=== Section Start ===

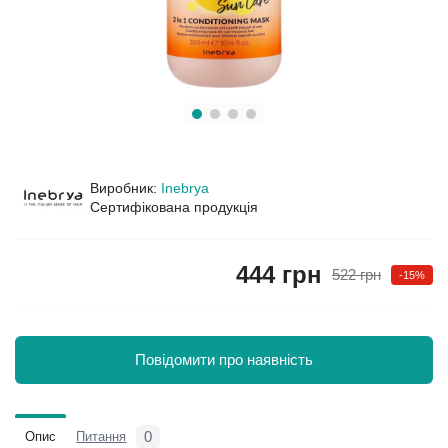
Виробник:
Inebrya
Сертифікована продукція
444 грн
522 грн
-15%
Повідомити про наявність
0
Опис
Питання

=== Section End ===
=== Section Start ===

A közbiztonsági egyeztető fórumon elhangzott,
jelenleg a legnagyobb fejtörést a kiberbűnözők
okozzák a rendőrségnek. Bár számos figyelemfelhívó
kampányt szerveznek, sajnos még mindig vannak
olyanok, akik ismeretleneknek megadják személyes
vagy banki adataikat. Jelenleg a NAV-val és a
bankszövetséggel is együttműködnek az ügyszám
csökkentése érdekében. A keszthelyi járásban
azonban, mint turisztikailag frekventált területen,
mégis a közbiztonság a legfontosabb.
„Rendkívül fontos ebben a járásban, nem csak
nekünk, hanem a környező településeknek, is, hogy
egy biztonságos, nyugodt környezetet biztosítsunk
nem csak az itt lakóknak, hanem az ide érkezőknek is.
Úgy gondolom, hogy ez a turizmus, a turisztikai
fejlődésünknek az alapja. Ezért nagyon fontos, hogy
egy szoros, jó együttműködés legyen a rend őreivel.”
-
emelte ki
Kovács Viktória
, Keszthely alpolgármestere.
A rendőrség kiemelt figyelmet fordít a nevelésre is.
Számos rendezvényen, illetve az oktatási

=== Section End ===

### [Your objective]
From the entries above, restate word for word the lines from the line containing "egy szoros, jó" to the line containing "Számos rendezvényen, illetve az oktatási", both ends included, and nothing more.

### [Solved problem]
egy szoros, jó együttműködés legyen a rend őreivel.”
-
emelte ki
Kovács Viktória
, Keszthely alpolgármestere.
A rendőrség kiemelt figyelmet fordít a nevelésre is.
Számos rendezvényen, illetve az oktatási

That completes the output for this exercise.